Entries provided:
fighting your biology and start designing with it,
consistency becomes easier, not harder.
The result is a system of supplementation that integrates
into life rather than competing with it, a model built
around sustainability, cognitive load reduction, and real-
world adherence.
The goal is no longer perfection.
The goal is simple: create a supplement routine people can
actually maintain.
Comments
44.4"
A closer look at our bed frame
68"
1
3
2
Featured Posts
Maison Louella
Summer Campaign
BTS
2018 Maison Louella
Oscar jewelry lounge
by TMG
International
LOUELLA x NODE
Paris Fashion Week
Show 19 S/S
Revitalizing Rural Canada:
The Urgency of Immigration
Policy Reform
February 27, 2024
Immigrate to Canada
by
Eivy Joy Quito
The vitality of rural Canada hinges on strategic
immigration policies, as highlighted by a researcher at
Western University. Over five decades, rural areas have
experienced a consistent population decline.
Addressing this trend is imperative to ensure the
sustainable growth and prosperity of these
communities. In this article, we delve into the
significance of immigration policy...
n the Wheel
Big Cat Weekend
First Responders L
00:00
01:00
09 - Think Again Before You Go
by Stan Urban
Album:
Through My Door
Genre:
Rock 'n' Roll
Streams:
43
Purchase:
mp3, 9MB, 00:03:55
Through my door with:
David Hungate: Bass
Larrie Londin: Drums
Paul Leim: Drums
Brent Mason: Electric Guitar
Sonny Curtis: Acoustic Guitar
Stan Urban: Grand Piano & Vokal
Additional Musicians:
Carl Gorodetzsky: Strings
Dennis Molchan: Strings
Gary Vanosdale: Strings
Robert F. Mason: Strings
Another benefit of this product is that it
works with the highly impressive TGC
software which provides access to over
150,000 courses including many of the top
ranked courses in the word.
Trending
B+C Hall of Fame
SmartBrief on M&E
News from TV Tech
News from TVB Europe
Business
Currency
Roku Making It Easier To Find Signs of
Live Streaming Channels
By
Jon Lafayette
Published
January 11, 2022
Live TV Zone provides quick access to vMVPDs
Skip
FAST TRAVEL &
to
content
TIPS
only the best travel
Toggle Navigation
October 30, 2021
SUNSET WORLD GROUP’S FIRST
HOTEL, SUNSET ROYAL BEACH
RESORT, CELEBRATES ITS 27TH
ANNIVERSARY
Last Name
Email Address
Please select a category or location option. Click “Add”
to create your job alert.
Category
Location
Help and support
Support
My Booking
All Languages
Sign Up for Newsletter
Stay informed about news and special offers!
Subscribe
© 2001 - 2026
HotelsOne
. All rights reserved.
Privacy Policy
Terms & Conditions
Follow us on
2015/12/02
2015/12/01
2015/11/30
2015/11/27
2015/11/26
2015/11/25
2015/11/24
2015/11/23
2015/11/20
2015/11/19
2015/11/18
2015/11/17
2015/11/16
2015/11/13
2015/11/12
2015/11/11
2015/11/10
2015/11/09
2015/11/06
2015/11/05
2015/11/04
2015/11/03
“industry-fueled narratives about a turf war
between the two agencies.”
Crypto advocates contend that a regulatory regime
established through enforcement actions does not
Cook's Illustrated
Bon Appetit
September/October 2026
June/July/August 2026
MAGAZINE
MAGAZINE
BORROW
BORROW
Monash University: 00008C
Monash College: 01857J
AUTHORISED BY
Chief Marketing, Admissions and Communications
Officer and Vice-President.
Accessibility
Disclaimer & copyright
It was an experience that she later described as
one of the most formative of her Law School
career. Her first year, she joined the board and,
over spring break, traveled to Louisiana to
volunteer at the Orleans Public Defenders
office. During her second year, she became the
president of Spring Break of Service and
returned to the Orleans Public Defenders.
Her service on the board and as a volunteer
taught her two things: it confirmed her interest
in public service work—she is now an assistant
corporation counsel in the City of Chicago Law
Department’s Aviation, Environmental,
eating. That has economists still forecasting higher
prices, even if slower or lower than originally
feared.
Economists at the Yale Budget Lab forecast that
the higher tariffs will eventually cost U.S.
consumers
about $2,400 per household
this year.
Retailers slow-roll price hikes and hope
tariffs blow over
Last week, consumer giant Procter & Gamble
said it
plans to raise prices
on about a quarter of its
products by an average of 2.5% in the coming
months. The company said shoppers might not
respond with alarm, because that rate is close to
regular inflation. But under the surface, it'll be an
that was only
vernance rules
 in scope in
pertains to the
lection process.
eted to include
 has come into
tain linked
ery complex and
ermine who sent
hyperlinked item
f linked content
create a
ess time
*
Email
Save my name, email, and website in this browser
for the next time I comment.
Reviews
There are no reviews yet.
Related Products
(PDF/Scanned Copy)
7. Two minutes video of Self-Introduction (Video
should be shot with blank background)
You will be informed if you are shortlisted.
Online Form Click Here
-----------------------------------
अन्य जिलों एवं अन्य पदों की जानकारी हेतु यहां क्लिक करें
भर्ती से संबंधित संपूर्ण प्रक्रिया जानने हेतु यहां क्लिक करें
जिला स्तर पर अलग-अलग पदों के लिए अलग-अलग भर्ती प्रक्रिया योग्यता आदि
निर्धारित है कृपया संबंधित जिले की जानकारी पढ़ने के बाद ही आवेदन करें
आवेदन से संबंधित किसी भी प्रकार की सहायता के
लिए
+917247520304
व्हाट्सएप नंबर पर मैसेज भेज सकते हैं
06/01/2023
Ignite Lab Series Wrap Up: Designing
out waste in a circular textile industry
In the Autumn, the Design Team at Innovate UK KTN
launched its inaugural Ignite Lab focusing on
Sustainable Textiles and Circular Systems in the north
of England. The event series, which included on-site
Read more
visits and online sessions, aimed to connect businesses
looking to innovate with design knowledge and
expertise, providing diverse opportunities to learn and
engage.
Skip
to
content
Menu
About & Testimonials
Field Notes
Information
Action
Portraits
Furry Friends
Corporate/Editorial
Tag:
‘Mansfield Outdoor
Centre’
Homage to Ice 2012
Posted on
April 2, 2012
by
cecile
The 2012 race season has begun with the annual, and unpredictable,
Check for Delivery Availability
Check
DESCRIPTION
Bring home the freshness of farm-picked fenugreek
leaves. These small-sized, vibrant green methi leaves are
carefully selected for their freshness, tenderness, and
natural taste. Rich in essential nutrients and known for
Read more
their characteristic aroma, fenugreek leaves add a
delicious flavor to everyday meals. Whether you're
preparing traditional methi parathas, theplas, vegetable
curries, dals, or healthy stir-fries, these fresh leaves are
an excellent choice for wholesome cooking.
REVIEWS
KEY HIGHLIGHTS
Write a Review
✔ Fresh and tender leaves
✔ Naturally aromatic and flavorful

Exercise prompt: Using the records above, repeat exactly the lines from the first one through the line with "Live TV Zone provides quick access to vMVPDs".

Answer area:
fighting your biology and start designing with it,
consistency becomes easier, not harder.
The result is a system of supplementation that integrates
into life rather than competing with it, a model built
around sustainability, cognitive load reduction, and real-
world adherence.
The goal is no longer perfection.
The goal is simple: create a supplement routine people can
actually maintain.
Comments
44.4"
A closer look at our bed frame
68"
1
3
2
Featured Posts
Maison Louella
Summer Campaign
BTS
2018 Maison Louella
Oscar jewelry lounge
by TMG
International
LOUELLA x NODE
Paris Fashion Week
Show 19 S/S
Revitalizing Rural Canada:
The Urgency of Immigration
Policy Reform
February 27, 2024
Immigrate to Canada
by
Eivy Joy Quito
The vitality of rural Canada hinges on strategic
immigration policies, as highlighted by a researcher at
Western University. Over five decades, rural areas have
experienced a consistent population decline.
Addressing this trend is imperative to ensure the
sustainable growth and prosperity of these
communities. In this article, we delve into the
significance of immigration policy...
n the Wheel
Big Cat Weekend
First Responders L
00:00
01:00
09 - Think Again Before You Go
by Stan Urban
Album:
Through My Door
Genre:
Rock 'n' Roll
Streams:
43
Purchase:
mp3, 9MB, 00:03:55
Through my door with:
David Hungate: Bass
Larrie Londin: Drums
Paul Leim: Drums
Brent Mason: Electric Guitar
Sonny Curtis: Acoustic Guitar
Stan Urban: Grand Piano & Vokal
Additional Musicians:
Carl Gorodetzsky: Strings
Dennis Molchan: Strings
Gary Vanosdale: Strings
Robert F. Mason: Strings
Another benefit of this product is that it
works with the highly impressive TGC
software which provides access to over
150,000 courses including many of the top
ranked courses in the word.
Trending
B+C Hall of Fame
SmartBrief on M&E
News from TV Tech
News from TVB Europe
Business
Currency
Roku Making It Easier To Find Signs of
Live Streaming Channels
By
Jon Lafayette
Published
January 11, 2022
Live TV Zone provides quick access to vMVPDs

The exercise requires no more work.